Ieva Vasionytė and Guy Madison

Journal of Clinical Nursing, 2013, vol. 22, issue 9-10, 1203-1216

Abstract: Aims and objectives To provide a meta‐analysis of the effects of music interventions on patients with dementia, separating, for the first time, between different types of interventions and different outcome measures, namely affective, behavioural, cognitive and physiological. Background Music therapy is an attractive form of intervention for the growing number of demented patients, for whom pharmacological interventions are not always effective and may lead to undesired side effects. While music is more frequently applied in clinical settings for each year, no meta‐analysis has considered effects of music interventions on affective, behavioural, cognitive and physiological outcomes separately.

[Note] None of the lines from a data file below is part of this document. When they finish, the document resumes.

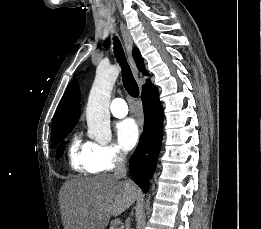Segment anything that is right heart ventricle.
<instances>
[{
	"label": "right heart ventricle",
	"instance_id": "right-heart-ventricle-1",
	"mask_svg": "<svg viewBox=\"0 0 261 229\" xmlns=\"http://www.w3.org/2000/svg\"><path fill=\"white\" fill-rule=\"evenodd\" d=\"M93 150L94 143L74 138L68 151L71 167L80 172H94L91 164Z\"/></svg>",
	"mask_w": 261,
	"mask_h": 229
}]
</instances>
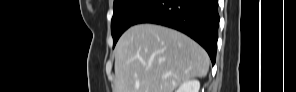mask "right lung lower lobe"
Instances as JSON below:
<instances>
[{
	"label": "right lung lower lobe",
	"mask_w": 296,
	"mask_h": 92,
	"mask_svg": "<svg viewBox=\"0 0 296 92\" xmlns=\"http://www.w3.org/2000/svg\"><path fill=\"white\" fill-rule=\"evenodd\" d=\"M218 0H155L134 21L154 23L179 30L198 42L216 60Z\"/></svg>",
	"instance_id": "98d812e1"
}]
</instances>
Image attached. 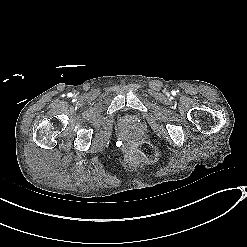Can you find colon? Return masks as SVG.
Instances as JSON below:
<instances>
[{
    "label": "colon",
    "mask_w": 247,
    "mask_h": 247,
    "mask_svg": "<svg viewBox=\"0 0 247 247\" xmlns=\"http://www.w3.org/2000/svg\"><path fill=\"white\" fill-rule=\"evenodd\" d=\"M158 160V152L156 148L147 141H141L137 144V154L130 157L129 162L132 163H149L153 164Z\"/></svg>",
    "instance_id": "1"
}]
</instances>
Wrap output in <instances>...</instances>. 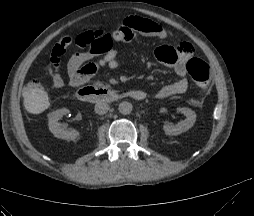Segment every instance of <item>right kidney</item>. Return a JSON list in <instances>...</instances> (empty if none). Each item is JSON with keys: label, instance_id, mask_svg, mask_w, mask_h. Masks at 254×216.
I'll use <instances>...</instances> for the list:
<instances>
[{"label": "right kidney", "instance_id": "1", "mask_svg": "<svg viewBox=\"0 0 254 216\" xmlns=\"http://www.w3.org/2000/svg\"><path fill=\"white\" fill-rule=\"evenodd\" d=\"M69 113L67 108L58 109L54 112H51L48 115V126L49 130L53 135L59 139L74 140L79 136V132L75 130L65 131L62 128V125L58 120L63 116Z\"/></svg>", "mask_w": 254, "mask_h": 216}]
</instances>
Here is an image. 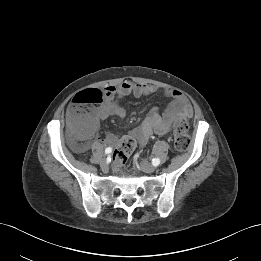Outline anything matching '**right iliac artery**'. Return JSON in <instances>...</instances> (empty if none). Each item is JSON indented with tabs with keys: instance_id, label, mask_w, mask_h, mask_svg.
I'll return each instance as SVG.
<instances>
[{
	"instance_id": "right-iliac-artery-1",
	"label": "right iliac artery",
	"mask_w": 261,
	"mask_h": 261,
	"mask_svg": "<svg viewBox=\"0 0 261 261\" xmlns=\"http://www.w3.org/2000/svg\"><path fill=\"white\" fill-rule=\"evenodd\" d=\"M112 152V148L108 147L105 149V154H110Z\"/></svg>"
}]
</instances>
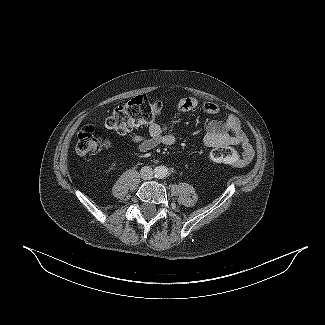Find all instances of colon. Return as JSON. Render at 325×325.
I'll list each match as a JSON object with an SVG mask.
<instances>
[{
  "instance_id": "colon-1",
  "label": "colon",
  "mask_w": 325,
  "mask_h": 325,
  "mask_svg": "<svg viewBox=\"0 0 325 325\" xmlns=\"http://www.w3.org/2000/svg\"><path fill=\"white\" fill-rule=\"evenodd\" d=\"M162 113L163 105L160 102L139 95L115 107L106 120V127L115 133L125 134L134 127L156 123ZM107 145V142L97 138L91 125L84 126L78 132L76 151L80 155L97 153ZM209 157L212 162L225 165H237L240 160L237 151L229 145L214 147Z\"/></svg>"
}]
</instances>
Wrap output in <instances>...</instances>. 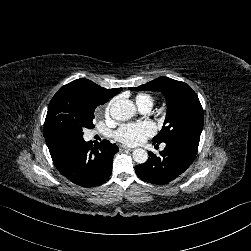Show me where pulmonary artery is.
I'll use <instances>...</instances> for the list:
<instances>
[{
    "mask_svg": "<svg viewBox=\"0 0 251 251\" xmlns=\"http://www.w3.org/2000/svg\"><path fill=\"white\" fill-rule=\"evenodd\" d=\"M151 108H152L151 104H145V105L139 107V109L142 113L150 112Z\"/></svg>",
    "mask_w": 251,
    "mask_h": 251,
    "instance_id": "e3ab8cb5",
    "label": "pulmonary artery"
}]
</instances>
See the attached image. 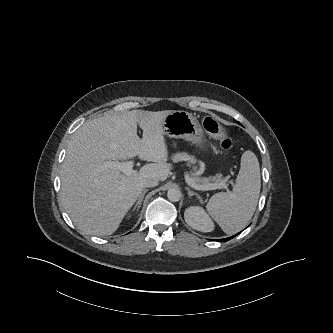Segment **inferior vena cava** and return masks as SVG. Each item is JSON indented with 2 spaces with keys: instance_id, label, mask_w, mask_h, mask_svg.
I'll list each match as a JSON object with an SVG mask.
<instances>
[{
  "instance_id": "1",
  "label": "inferior vena cava",
  "mask_w": 333,
  "mask_h": 333,
  "mask_svg": "<svg viewBox=\"0 0 333 333\" xmlns=\"http://www.w3.org/2000/svg\"><path fill=\"white\" fill-rule=\"evenodd\" d=\"M159 179L158 178H147L144 181L145 187H155L158 185Z\"/></svg>"
}]
</instances>
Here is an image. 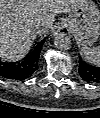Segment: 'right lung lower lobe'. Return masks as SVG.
<instances>
[{"instance_id":"obj_1","label":"right lung lower lobe","mask_w":100,"mask_h":118,"mask_svg":"<svg viewBox=\"0 0 100 118\" xmlns=\"http://www.w3.org/2000/svg\"><path fill=\"white\" fill-rule=\"evenodd\" d=\"M44 40L37 44L33 52L19 62H1L0 75L7 79L24 80L38 69V60Z\"/></svg>"}]
</instances>
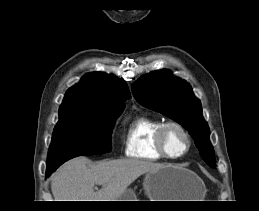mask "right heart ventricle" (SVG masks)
<instances>
[{"mask_svg": "<svg viewBox=\"0 0 259 211\" xmlns=\"http://www.w3.org/2000/svg\"><path fill=\"white\" fill-rule=\"evenodd\" d=\"M162 123L160 118L148 114L133 117L125 129V155L149 161L165 159L156 147V133Z\"/></svg>", "mask_w": 259, "mask_h": 211, "instance_id": "obj_1", "label": "right heart ventricle"}]
</instances>
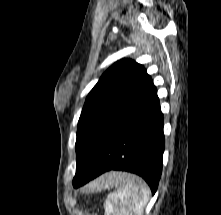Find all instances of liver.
Here are the masks:
<instances>
[{"label": "liver", "mask_w": 221, "mask_h": 215, "mask_svg": "<svg viewBox=\"0 0 221 215\" xmlns=\"http://www.w3.org/2000/svg\"><path fill=\"white\" fill-rule=\"evenodd\" d=\"M110 180H111V174H106L100 177L98 180H96V182H94L91 186L97 187V186L106 185Z\"/></svg>", "instance_id": "obj_1"}]
</instances>
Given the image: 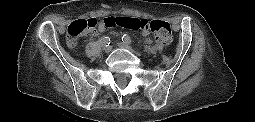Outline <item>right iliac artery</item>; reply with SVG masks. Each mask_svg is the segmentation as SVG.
<instances>
[{
    "label": "right iliac artery",
    "instance_id": "1",
    "mask_svg": "<svg viewBox=\"0 0 255 122\" xmlns=\"http://www.w3.org/2000/svg\"><path fill=\"white\" fill-rule=\"evenodd\" d=\"M102 44L104 45V46H109V44H110V37H108V36H106V37H103L102 38Z\"/></svg>",
    "mask_w": 255,
    "mask_h": 122
}]
</instances>
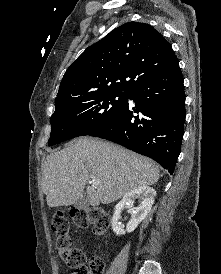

Design A standard meta‐analysis approach was applied. Methods We include all original studies found for the key words music and dementia. Mean effect sizes and confidence intervals are computed from study effect sizes according to standard methods, and these are considered for various common types of music interventions separately. Results Nineteen studies with a total of 478 dementia patients exhibit effect sizes ranging from 0·04–4·56 (M = 1·04). Many of these indicate large positive effects on behavioural, cognitive and physiological outcome measures, and medium effects on affective measures. Conclusions Music interventions seem to be effective and have the potential of increasing the quality of life for patients with dementia. Many studies in this area suffer from poor methodological quality, which limits the reach of meta‐analysis and the strength and generalisability of these conclusions. Relevance to clinical practice Being inexpensive and largely without adverse side effects, current knowledge seems to indicate that music interventions can be recommended for patients in all stages of dementia.